AI Workloads and GPU Separation
AI workloads introduce unique topology challenges.
Large models can consume:
- VRAM
- CPU resources
- RAM
- Storage bandwidth
- Network throughput
Instead of forcing these workloads directly into the cluster immediately, my current setup uses a separate RTX 3090 development machine running Docker containers for models and experimentation.

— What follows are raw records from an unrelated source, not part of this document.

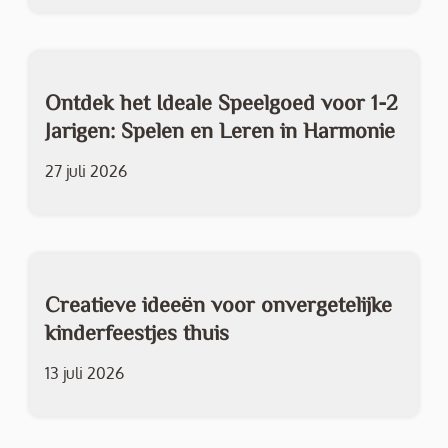
Ontdek het Ideale Speelgoed voor 1-2
Jarigen: Spelen en Leren in Harmonie
27 juli 2026
Creatieve ideeën voor onvergetelijke
kinderfeestjes thuis
13 juli 2026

This approach provides several benefits:
- Prevents cluster instability
- Simplifies GPU management
- Allows faster iteration
- Keeps inference isolated
- Reduces orchestration complexity
Later, GPU nodes can be added directly into the Kubernetes cluster if needed.
Future Expansion
A topology should be designed with growth in mind.
Possible future additions include:
- Dedicated GPU nodes
- High availability control planes
- Distributed storage layers
- Separate staging environments
- Edge nodes
- AI orchestration services
- Monitoring clusters
- Backup automation
- Multi-site replication
The important part is designing the foundation early so expansion does not require rebuilding the entire environment.
Conclusion
Cluster topology is less about building the biggest rack possible and more about creating clear separation between workloads, responsibilities, and resource usage. A small but well-designed cluster is often far more useful than a large cluster with poor organization.
For my homelab, the focus is on building a practical infrastructure platform that supports Kubernetes, AI engineering, CI/CD, self-hosting, and application development without becoming overly complicated too early. By separating lightweight cluster services from heavier GPU workloads and designing around modular growth, the rack can continue evolving into a more production-like environment over time.